Vernuccio’s View: North Korea Facing Reality

By Frank V. Vernuccio, Jr., Esq.

What are the realities surrounding North Korea’s announced suspension of  nuclear and ICBM missile testing?

North Korea nuclear missile test

Some analysts portray the move, as well as the recent meeting between Secretary of State nominee Mike Pompeo and Kim Jung-un, as a result of President Trump’s aggressive language as well as his call for a face-to-face meeting with Kim. After the election, the new U.S. President was heavily criticized for using threatening language against the “Hermit Kingdom,” including a promise of “”fire and fury like the world has never seen,” but apparently the strategy has worked. In return, Kim called Trump a “mentally deranged dotard,” after the American president labeled the North Korean leader “Rocket Man”

For decades, U.S. Administrations have either ignored the growing threat from the DPRK or engaged in policies which actually allowed the danger to grow. The Arms Control Association describes the 1994 Clinton deal with Pyongyang: “…the United States and North Korea signed an agreement-the Agreed Framework-calling upon Pyongyang to freeze operation and construction of nuclear reactors suspected of being part of a covert nuclear weapons program in exchange for two proliferation-resistant nuclear power reactors. The agreement also called upon the United States to supply North Korea with fuel oil pending construction of the reactors. An international consortium called the Korean Peninsula Energy Development Organization (KEDO) was formed to implement the agreement…[However by 2002] U.S. intelligence sources revealed that North Korea’s centrifuge program was pursuing technology for a uranium enrichment program, which would produce material for nuclear weapons… After a series of exchanges with the International Atomic Energy Agency (IAEA), IAEA inspectors left the country Dec. 31 after Pyongyang expelled them. North Korea announced Jan. 10, 2003, that it was withdrawing from the NPT, effective the next day. Pyongyang’s official status with the treaty remains ambiguous.”

Spacewar reports that “Several factors have driven the North Korean rapprochement, including … concern about the belligerence of the Trump administration, and the looming impact of sanctions.”

The Pyongyang government, in what may be a face-saving move, is depicting its announcement as part of its shifting emphasis on economic development. North Korea’s economic policies and political repression are so disastrous that its regime has accurately been described as starving its own population into submission.

While South Korea has become an economic powerhouse, North Korea remains in shambles. According to the CIA,  North Korea “faces chronic economic problems.
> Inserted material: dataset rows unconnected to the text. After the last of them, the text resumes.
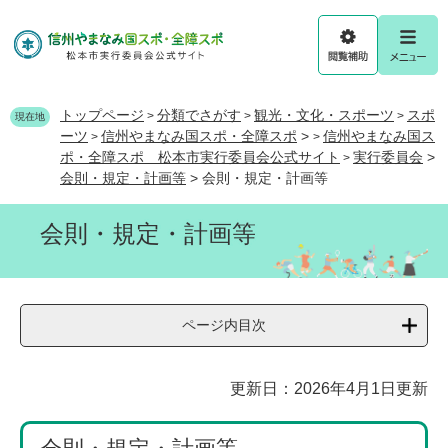
ペ
メ
ー
ニ
ジ
ュ
閲
メ
の
ー
覧
ニ
先
を
補
ュ
頭
飛
トップページ
分類でさがす
観光・文化・スポーツ
スポ
>
>
>
助
ー
現在地
で
ば
ーツ
信州やまなみ国スポ・全障スポ
>
信州やまなみ国ス
>
>
す
し
ポ・全障スポ 松本市実行委員会公式サイト
実行委員会
>
>
。
て
会則・規定・計画等
>
会則・規定・計画等
本
文
会則・規定・計画等
へ
ページ内目次
本
更新日：2026年4月1日更新
文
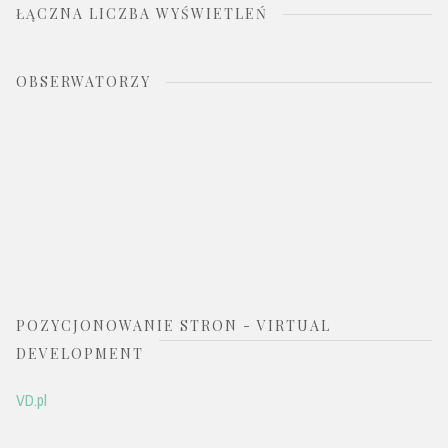
ŁĄCZNA LICZBA WYŚWIETLEŃ
OBSERWATORZY
POZYCJONOWANIE STRON - VIRTUAL
DEVELOPMENT
VD.pl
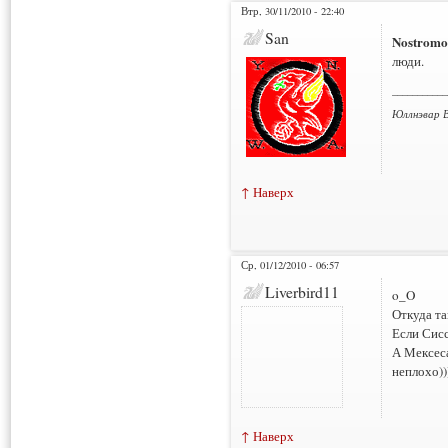
Втр, 30/11/2010 - 22:40
San
Nostromo
люди.
___________
Юллнэвар В
↑ Наверх
Ср, 01/12/2010 - 06:57
Liverbird11
o_O
Откуда та
Если Сисс
А Мексеса
неплохо))
↑ Наверх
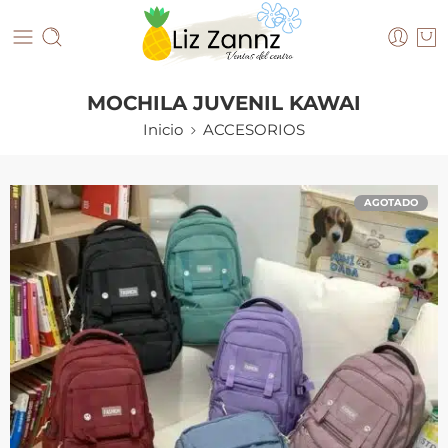
MOCHILA JUVENIL KAWAI
Inicio
ACCESORIOS
AGOTADO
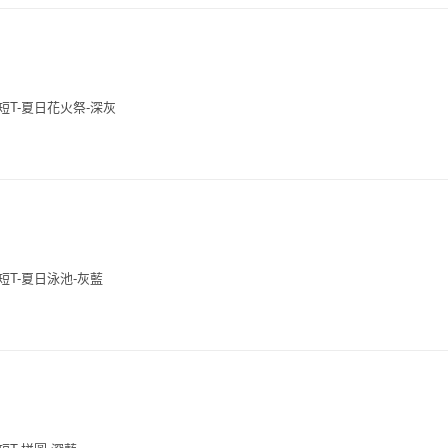
花短T-夏日花火祭-深灰
花短T-夏日泳池-灰藍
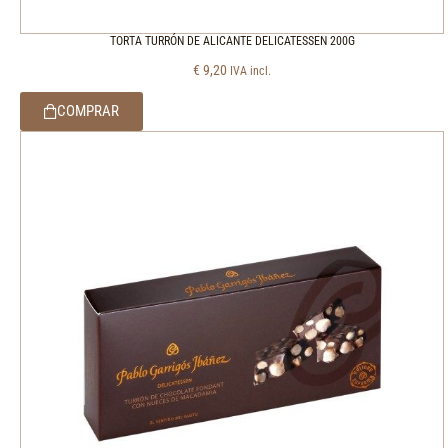
TORTA TURRÓN DE ALICANTE DELICATESSEN 200G
€
9,20
IVA incl.
COMPRAR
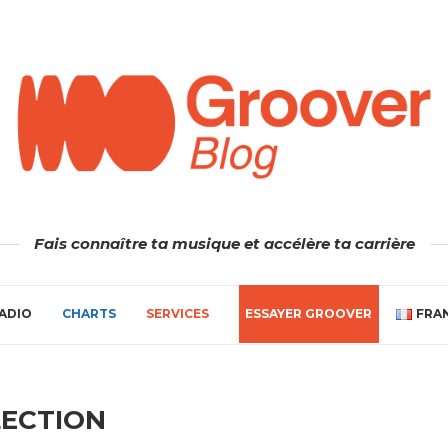
Fais connaître ta musique et accélère ta carrière
ADIO
CHARTS
SERVICES
ESSAYER GROOVER
FRA
LECTION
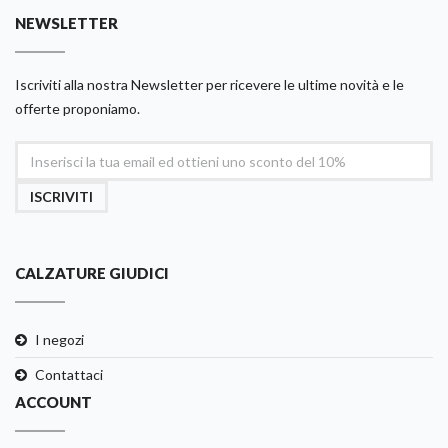
NEWSLETTER
Iscriviti alla nostra Newsletter per ricevere le ultime novità e le
offerte proponiamo.
ISCRIVITI
CALZATURE GIUDICI
I negozi
Contattaci
ACCOUNT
Industrial capital stock is nearly beyond repair as a result of years of underinvestment, shortages of spare parts, and poor maintenance. Large-scale military spending and development of its ballistic missile and nuclear program severely draws off resources needed for investment and civilian consumption. Industrial and power outputs have stagnated for years at a fraction of pre-1990 levels. Frequent weather-related crop failures aggravated chronic food shortages caused by on-going systemic problems, including a lack of arable land, collective farming practices, poor soil quality, insufficient fertilization, and persistent shortages of tractors and fuel.”

The Russian news source RT  revealed that the North Korean announcement is a nuanced response both to the progress of its atomic and missiles tests to date, and its need to develop its almost non-existent economy. According to RT sources, a plenary meeting of the North Korea Communist Party declared that “From now on, all Pyongyang’s efforts will be concentrated on building up a strong socialist economy, while the human and material resources of the country will be mobilized to dramatically raise people’s quality of life.”

The move may be urgently required, as it becomes more apparent to North Koreans that their regime’s economic failures contrast dramatically with South Korea’s exceptional prosperity.

Whatever Pyongyang promises, the failure of the government to live up to prior agreements must be kept in mind.

Frank Vernuccio serves as editor-in-chief of the New York Analysis of Policy & Government.